What 52% Emergency Under-Triage Really Means

Primary paper: Ramaswamy A, Tyagi A, Hugo H, et al. ChatGPT Health performance in a structured test of triage recommendations. Nature Medicine. Published online 23 Feb 2026. DOI:

10.1038/s41591-026-04297-7

Human benchmark context: Sax DR, et al. Evaluation of Version 4 of the Emergency Severity Index in US Emergency Departments for the Rate of Mistriage. JAMA Network Open. 2023; and Zachariasse JM, et al. Performance of triage systems in emergency care: a systematic review and meta-analysis. BMJ Open. 2019.

Hook

On 23 February 2026, Nature Medicine published a Brief Communication titled:

“ChatGPT Health performance in a structured test of triage recommendations”
(Ramaswamy et al., Icahn School of Medicine at Mount Sinai).

The headline number:

52% of gold-standard emergency cases were under-triaged.

That statistic is powerful.

It’s also easy to misinterpret.

What Study Is This?

The paper evaluated ChatGPT Health — OpenAI’s consumer-facing triage tool launched in January 2026.

Researchers used:

60 clinician-authored vignettes
16 factorial conditions
960 total responses

The tests were run as a structured stress test (not a real-world outcomes trial).

That distinction matters.

What 52% Actually Refers To

The 52% figure refers to:

Under-triage among cases the researchers defined as requiring emergency department evaluation within their vignette framework.

It does not mean:

half of real emergencies are being missed in the wild,
or that the tool “fails randomly.”

It means emergency escalation thresholds were often too low under controlled stress testing.

Human Triage Context (and Why This Is Still a Big Deal)

Human triage is imperfect — misclassification happens at scale in real EDs.

But human systems are also intentionally asymmetric: they accept inefficiency (over-triage) to avoid catastrophic misses (under-triage).

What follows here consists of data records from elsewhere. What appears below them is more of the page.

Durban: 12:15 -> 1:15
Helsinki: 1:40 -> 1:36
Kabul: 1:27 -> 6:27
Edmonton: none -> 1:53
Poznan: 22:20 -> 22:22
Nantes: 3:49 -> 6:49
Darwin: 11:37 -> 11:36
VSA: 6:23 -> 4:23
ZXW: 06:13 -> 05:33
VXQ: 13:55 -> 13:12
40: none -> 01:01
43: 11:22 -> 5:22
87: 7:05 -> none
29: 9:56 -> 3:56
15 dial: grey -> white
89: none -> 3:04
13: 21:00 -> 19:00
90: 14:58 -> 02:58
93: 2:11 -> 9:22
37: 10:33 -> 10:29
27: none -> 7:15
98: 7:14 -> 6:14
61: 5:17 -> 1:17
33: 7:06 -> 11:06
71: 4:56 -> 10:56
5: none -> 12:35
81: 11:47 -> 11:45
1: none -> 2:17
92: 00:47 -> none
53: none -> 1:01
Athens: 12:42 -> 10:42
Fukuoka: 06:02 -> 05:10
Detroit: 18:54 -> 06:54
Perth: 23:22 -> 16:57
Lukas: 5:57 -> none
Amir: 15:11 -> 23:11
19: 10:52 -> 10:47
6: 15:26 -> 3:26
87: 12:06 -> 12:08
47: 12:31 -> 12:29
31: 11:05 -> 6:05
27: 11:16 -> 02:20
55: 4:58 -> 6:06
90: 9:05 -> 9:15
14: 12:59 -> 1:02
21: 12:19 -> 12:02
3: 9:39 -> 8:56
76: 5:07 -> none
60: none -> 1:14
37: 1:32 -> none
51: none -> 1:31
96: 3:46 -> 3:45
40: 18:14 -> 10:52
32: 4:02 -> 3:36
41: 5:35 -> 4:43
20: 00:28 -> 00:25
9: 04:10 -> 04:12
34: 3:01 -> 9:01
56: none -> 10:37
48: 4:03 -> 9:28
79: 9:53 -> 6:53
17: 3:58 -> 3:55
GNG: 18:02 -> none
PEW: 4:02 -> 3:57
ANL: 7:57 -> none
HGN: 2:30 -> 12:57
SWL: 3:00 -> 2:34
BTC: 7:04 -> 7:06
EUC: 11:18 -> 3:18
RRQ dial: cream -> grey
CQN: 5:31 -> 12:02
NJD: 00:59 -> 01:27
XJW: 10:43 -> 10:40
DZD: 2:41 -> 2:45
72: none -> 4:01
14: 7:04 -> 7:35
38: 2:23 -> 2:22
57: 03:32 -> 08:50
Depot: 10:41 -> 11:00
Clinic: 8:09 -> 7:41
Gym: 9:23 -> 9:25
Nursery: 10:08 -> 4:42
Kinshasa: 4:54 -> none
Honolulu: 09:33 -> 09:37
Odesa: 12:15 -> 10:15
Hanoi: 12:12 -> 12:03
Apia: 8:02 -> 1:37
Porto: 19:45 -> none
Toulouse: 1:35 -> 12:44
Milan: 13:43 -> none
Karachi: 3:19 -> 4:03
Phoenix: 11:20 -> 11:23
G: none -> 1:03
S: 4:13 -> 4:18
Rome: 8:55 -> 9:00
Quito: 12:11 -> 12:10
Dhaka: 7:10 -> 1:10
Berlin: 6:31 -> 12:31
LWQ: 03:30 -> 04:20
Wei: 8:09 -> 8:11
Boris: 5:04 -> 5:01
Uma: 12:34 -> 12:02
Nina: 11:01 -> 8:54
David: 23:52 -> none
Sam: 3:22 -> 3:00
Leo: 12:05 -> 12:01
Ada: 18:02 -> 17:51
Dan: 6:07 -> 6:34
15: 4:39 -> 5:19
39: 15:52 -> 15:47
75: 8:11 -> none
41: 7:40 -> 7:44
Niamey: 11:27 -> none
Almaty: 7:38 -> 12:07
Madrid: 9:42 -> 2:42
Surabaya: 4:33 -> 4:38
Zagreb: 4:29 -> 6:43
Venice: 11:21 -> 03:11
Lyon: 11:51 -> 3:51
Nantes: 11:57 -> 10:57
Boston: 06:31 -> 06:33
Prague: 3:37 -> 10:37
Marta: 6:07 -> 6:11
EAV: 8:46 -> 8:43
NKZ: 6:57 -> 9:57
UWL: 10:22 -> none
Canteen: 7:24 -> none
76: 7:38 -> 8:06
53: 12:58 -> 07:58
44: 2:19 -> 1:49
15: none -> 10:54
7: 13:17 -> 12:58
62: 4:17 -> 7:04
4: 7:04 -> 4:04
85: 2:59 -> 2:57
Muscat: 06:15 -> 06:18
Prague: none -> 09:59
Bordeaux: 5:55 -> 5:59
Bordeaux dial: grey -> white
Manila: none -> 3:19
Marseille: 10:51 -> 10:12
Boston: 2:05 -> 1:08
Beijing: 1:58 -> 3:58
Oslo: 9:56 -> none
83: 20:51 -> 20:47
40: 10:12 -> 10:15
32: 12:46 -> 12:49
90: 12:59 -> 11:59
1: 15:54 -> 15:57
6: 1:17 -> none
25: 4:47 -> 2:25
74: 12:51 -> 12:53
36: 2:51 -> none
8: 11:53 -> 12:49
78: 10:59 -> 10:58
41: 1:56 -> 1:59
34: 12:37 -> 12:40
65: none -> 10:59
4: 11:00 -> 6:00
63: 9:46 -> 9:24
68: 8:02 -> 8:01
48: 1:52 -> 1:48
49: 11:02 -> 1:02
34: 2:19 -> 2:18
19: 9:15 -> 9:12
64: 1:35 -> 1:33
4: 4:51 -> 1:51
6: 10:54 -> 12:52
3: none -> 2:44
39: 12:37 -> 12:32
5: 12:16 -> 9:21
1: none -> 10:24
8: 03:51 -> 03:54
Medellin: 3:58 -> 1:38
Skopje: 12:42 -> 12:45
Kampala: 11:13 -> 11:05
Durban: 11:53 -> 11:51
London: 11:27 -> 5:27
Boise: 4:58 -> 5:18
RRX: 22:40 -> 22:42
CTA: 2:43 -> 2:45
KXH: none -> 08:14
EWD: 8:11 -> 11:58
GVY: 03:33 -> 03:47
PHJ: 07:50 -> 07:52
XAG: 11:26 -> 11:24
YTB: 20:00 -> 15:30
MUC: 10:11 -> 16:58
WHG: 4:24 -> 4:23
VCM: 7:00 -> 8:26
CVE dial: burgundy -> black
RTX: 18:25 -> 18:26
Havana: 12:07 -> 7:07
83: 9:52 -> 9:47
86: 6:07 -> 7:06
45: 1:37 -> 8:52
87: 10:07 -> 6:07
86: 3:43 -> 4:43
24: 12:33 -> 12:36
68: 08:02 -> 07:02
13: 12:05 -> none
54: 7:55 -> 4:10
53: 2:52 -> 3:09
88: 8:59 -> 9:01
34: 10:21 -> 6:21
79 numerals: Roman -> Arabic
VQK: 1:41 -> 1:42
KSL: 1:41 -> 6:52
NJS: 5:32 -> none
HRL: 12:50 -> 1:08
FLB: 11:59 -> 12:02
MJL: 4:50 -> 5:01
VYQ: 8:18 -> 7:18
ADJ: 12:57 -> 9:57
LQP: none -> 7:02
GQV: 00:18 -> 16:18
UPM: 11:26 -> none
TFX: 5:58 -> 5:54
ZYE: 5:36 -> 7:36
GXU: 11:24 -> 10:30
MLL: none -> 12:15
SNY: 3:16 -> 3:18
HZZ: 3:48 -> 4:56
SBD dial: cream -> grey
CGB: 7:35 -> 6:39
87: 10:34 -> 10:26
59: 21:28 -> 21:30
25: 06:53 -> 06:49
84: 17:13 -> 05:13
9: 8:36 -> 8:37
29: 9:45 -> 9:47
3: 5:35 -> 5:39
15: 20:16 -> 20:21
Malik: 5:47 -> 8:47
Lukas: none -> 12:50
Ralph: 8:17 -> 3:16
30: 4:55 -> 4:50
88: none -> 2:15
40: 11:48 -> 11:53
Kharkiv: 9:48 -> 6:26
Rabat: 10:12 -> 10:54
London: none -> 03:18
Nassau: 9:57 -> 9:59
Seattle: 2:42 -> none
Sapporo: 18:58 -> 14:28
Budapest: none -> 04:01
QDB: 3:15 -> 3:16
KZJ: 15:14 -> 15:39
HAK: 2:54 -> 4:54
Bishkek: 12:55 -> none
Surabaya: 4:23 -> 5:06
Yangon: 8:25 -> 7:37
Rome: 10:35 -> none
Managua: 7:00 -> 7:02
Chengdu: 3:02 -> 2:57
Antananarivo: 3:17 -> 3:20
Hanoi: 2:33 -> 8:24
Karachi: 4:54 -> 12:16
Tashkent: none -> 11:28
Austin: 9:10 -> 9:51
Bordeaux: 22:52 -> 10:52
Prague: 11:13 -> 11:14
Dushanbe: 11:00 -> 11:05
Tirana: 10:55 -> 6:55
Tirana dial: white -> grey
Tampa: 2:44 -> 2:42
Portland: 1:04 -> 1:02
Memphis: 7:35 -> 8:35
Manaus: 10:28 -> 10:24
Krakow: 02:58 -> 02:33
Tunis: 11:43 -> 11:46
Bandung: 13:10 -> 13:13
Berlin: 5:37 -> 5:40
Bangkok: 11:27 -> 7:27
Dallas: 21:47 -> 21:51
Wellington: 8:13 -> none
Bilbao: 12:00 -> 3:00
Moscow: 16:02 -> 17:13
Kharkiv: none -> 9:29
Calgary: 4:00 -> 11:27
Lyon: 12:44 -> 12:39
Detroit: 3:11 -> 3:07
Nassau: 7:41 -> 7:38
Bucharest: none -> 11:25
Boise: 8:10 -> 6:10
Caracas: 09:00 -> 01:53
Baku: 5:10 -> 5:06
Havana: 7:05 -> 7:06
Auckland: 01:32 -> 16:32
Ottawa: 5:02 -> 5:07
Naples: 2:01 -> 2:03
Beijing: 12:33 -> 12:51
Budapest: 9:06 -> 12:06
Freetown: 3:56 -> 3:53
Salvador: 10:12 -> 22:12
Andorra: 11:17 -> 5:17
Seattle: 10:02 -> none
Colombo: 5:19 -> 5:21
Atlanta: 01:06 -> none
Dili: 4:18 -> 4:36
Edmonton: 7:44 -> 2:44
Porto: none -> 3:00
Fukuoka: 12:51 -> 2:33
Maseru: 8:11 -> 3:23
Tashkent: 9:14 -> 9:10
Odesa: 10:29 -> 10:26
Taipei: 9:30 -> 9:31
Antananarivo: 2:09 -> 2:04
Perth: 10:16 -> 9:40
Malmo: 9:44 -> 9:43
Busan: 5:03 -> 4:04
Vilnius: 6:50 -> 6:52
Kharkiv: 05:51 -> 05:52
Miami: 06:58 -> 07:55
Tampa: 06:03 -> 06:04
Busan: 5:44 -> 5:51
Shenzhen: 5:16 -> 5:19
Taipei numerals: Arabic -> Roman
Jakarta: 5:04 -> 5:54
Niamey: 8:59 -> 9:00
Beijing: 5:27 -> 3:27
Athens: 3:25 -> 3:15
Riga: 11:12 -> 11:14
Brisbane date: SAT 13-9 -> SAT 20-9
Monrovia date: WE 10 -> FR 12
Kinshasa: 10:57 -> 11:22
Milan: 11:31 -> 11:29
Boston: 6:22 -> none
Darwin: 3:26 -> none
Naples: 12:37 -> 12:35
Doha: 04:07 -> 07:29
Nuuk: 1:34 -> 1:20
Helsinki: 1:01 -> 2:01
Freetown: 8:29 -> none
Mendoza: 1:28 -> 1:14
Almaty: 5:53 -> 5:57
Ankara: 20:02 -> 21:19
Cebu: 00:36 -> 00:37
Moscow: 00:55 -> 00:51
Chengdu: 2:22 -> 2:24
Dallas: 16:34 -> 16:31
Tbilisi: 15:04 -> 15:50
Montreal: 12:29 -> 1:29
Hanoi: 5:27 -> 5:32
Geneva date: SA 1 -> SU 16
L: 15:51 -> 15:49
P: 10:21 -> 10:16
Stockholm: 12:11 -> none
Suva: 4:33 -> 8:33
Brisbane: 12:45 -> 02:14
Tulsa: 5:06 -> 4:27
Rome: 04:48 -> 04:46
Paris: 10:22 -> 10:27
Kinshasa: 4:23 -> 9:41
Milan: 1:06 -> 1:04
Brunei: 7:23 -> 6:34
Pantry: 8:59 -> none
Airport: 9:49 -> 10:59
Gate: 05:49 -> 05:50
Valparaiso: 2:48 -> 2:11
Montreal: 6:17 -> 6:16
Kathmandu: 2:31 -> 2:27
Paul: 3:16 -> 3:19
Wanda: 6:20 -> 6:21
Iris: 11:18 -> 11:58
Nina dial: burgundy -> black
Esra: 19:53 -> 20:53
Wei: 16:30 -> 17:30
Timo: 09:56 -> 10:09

The clearest way to hold the 52% number responsibly is to put it beside human benchmarks and explain why the comparison is imperfect — but still informative.

Published Human ED Triage Benchmarks

Under-triage: often reported in the low single digits to low-teens depending on definition and proxy outcomes
Over-triage: commonly higher, reflecting an intentionally conservative bias

Human triage systems are designed to tolerate inefficiency (over-triage) to reduce catastrophic misses (under-triage).

Telephone / Remote Triage

Misclassification can be meaningfully higher when vitals and examination are unavailable
Safety depends heavily on escalation rules and “red flag” capture

AI Triage (Nature Medicine 2026 Stress Test)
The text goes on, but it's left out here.